Tout commence en janvier 2026, lorsque la dénonciation d'un faux enregistrement du marché AIGLES de la société SIMAC auprès des services des impôts éclate dans les couloirs du ministère. Face à ce risque d'exposition, le Directeur des Affaires Générales du MINFOPRA, Alexis Arsène Mbalabouom, aurait alors pris une décision aux conséquences juridiques potentiellement graves : demander aux fonctionnaires de la Direction Générale des Impôts (DGI) de produire une quittance antidatée et «authentifiable au système DGI», pour simuler après coup un enregistrement régulier du contrat. Une tentative de maquillage fiscal dont la maladresse n'aurait pas tardé à trahir ses auteurs : le numéro de quittance et le montant des droits d'enregistrement figurant sur ce document ne correspondaient pas aux mentions portées sur le contrat lui-même. La falsification était lisible à l'œil nu pour qui savait regarder.
Mais l'affaire prend une tout autre dimension avec la révélation du sort du décompte qui s'ensuivit. Un faux décompte de 1 400 000 000 FCFA aurait été approuvé et transmis par le ministre de la Fonction Publique Joseph Le au ministre des Finances Louis Paul Motaze pour paiement — avant que l'affaire n'explose. Les proches du ministre Joseph Le s'empressent de préciser qu'il «n'était pas au courant de ce qui se passait» — laissant entendre que la manœuvre aurait été conduite à son insu, au niveau de sa direction générale. Une défense classique qui, si elle soulage politiquement le ministre, n'en soulève pas moins des questions sérieuses sur le contrôle interne dans son département. Car signer un décompte de 1,4 milliard de FCFA sans en vérifier la régularité constitue, au minimum, une faute de gestion d'une gravité rare.

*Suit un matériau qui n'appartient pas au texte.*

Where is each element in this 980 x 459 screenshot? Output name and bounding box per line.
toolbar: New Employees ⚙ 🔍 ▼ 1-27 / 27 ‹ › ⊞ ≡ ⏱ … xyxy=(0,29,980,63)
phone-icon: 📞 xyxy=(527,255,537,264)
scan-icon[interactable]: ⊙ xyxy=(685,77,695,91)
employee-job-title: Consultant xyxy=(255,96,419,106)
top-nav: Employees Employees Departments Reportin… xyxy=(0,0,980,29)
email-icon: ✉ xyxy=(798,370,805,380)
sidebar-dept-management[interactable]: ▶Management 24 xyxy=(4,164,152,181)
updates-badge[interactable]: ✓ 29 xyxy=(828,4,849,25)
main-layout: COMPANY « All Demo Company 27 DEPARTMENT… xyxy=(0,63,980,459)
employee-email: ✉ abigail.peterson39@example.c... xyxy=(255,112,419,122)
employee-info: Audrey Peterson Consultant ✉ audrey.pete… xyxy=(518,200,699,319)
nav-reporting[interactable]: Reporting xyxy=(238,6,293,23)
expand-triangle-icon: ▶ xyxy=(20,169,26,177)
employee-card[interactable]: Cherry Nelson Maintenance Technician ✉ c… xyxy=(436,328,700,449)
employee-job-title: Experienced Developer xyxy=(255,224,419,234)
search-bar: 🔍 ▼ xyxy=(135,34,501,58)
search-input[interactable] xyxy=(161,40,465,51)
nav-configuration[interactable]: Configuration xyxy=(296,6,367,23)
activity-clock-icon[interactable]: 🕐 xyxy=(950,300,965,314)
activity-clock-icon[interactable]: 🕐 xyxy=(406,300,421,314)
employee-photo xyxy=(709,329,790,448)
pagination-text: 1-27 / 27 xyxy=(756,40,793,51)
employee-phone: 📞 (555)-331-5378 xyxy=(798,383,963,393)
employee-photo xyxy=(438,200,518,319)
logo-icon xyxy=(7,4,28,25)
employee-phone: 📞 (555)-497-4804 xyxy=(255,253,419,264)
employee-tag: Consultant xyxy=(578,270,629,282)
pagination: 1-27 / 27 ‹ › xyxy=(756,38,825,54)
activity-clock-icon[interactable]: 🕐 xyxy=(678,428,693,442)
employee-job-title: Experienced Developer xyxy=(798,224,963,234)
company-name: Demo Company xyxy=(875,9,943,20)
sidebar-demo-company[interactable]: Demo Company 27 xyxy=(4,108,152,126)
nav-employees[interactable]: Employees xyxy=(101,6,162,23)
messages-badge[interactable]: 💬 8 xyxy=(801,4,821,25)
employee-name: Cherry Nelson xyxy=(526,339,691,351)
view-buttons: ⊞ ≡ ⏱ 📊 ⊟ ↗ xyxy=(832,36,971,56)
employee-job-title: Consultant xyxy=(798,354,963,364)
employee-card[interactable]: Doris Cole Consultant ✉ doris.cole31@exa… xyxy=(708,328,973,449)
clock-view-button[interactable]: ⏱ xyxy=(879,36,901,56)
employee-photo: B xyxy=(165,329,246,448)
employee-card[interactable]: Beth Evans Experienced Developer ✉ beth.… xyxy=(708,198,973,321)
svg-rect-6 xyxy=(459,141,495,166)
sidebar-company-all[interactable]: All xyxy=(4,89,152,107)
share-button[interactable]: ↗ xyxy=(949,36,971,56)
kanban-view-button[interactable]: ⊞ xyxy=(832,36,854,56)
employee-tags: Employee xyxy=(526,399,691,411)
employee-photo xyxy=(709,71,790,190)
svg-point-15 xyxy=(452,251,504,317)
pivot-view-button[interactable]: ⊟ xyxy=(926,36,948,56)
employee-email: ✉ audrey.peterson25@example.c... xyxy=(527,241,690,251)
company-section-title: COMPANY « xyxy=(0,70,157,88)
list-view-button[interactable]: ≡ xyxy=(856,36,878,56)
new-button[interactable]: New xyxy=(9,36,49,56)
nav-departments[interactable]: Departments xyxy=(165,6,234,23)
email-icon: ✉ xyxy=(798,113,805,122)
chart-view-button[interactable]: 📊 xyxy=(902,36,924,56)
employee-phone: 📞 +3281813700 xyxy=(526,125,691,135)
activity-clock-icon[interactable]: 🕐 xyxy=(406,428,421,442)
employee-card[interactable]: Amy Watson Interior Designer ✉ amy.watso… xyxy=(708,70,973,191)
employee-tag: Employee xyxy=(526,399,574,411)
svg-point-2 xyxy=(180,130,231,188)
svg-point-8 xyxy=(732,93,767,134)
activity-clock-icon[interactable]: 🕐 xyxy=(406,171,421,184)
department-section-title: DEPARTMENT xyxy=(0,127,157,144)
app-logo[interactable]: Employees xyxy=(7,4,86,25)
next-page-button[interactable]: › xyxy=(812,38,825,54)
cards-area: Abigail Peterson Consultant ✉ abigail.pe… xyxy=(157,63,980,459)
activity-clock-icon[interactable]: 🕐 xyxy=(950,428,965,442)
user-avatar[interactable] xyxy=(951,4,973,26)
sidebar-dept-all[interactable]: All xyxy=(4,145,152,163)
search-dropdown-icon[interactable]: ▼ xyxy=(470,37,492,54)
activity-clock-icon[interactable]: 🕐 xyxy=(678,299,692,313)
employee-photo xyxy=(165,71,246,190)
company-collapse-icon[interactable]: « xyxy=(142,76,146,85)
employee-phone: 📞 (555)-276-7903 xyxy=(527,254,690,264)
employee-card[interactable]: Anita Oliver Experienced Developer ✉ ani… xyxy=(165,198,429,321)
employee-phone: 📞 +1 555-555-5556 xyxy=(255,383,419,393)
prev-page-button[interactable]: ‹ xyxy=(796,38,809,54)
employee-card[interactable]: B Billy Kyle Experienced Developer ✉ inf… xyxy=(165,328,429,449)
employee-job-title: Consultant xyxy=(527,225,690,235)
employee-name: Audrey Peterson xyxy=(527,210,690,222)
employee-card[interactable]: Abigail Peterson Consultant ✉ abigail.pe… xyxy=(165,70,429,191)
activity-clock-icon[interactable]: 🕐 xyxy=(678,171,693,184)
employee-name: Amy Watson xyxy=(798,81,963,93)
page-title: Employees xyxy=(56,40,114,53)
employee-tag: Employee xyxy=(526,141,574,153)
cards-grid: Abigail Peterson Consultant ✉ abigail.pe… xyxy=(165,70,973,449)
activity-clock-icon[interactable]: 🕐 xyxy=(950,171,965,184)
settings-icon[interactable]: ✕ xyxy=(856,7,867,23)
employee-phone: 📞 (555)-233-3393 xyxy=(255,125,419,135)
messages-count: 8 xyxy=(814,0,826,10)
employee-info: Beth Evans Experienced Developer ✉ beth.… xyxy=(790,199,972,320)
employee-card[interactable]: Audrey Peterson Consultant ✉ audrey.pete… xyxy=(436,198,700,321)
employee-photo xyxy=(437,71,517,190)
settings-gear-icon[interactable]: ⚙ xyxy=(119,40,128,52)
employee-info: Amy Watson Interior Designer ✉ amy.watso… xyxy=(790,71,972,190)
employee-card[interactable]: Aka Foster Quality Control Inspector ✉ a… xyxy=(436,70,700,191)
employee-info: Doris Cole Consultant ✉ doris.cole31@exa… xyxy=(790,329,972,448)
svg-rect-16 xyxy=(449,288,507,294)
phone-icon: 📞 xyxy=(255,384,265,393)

Cette affaire intervient dans un contexte où la lutte contre la corruption dans les marchés publics camerounais fait l'objet d'une attention croissante — notamment depuis la promulgation du nouvel article 66 de la Constitution imposant la déclaration de biens à l'ensemble de la chaîne des responsables publics. Elle illustre une fois de plus comment des marchés fictifs ou irrégulièrement enregistrés peuvent prospérer à l'abri des contrôles institutionnels — jusqu'au jour où une dénonciation fait sauter le couvercle.